### WORK TO BE COMPLETED
Only lines containing the word "Panduan" are needed; pull them out of the material.

### LISTED RECORDS
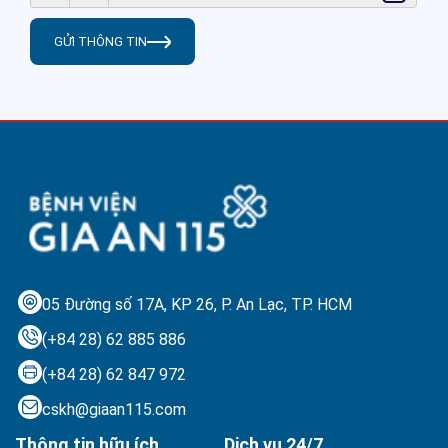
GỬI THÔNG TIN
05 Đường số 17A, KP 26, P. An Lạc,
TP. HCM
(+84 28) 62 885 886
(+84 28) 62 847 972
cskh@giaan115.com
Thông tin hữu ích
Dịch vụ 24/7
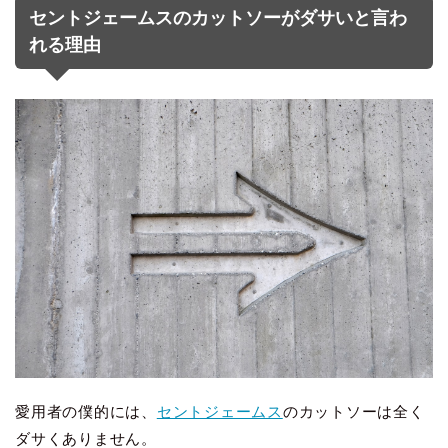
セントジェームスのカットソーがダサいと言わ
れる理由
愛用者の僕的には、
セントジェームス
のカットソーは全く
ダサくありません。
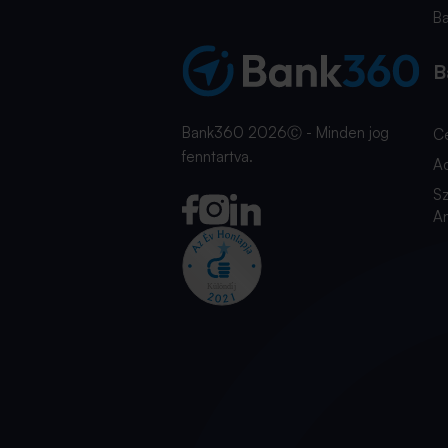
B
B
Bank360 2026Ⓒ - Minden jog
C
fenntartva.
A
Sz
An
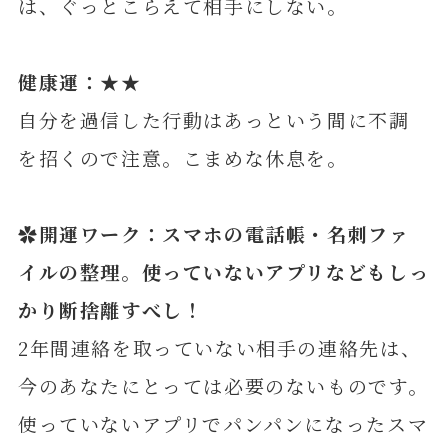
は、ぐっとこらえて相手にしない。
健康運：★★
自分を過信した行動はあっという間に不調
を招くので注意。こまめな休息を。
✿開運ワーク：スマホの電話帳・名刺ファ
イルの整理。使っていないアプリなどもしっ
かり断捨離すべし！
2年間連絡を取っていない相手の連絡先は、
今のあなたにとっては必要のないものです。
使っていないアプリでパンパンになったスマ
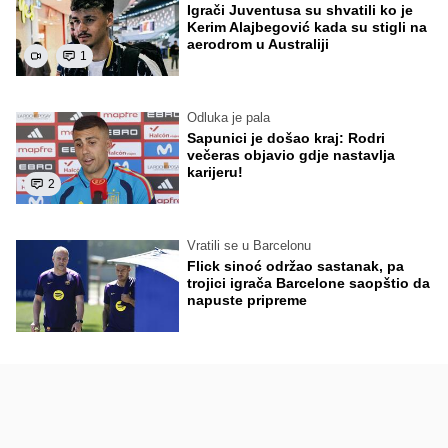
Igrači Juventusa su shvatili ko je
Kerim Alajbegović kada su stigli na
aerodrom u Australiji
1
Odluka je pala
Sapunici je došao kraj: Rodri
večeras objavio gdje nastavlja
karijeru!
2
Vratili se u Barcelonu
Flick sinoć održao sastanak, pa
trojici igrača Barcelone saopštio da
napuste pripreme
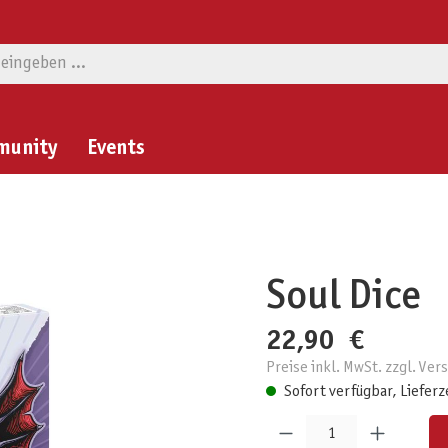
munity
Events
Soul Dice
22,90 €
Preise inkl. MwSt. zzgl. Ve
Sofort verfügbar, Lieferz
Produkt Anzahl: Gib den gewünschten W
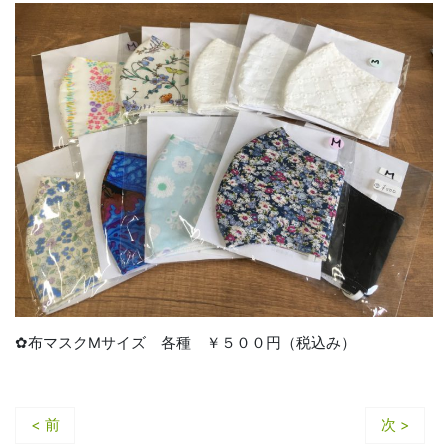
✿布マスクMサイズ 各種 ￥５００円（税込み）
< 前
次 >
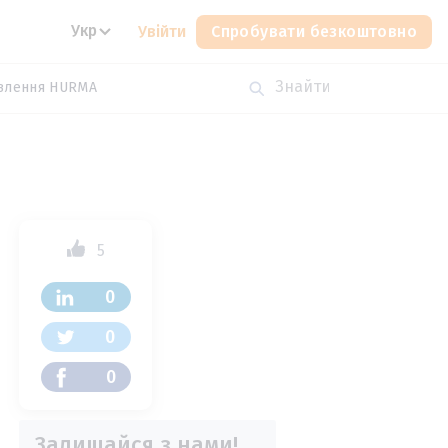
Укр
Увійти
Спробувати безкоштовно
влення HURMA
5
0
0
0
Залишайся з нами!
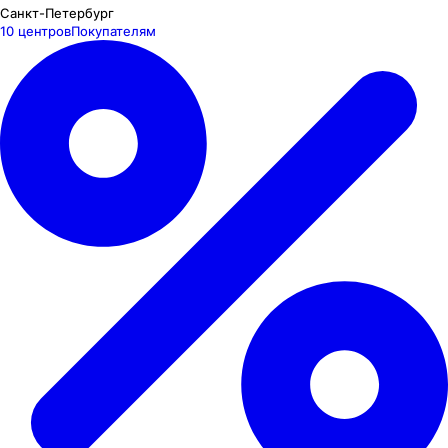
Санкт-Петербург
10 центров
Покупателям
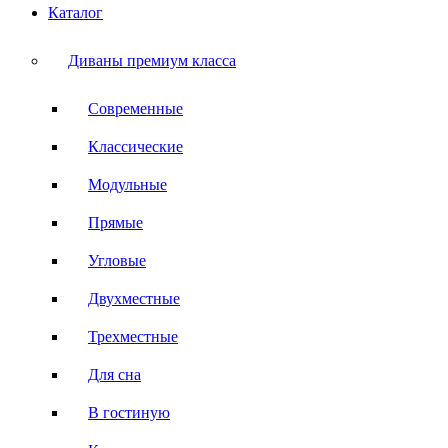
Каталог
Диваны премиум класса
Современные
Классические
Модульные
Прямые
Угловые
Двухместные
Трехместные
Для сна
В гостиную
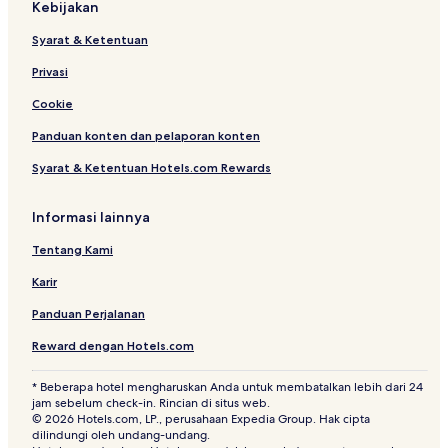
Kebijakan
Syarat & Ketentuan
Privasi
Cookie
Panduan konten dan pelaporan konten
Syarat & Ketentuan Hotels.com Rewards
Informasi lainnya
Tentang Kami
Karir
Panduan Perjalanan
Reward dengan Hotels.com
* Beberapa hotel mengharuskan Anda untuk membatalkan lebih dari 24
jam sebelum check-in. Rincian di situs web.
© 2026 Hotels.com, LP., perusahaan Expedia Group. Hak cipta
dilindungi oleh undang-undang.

### TASK SOLUTION
Panduan konten dan pelaporan konten
Panduan Perjalanan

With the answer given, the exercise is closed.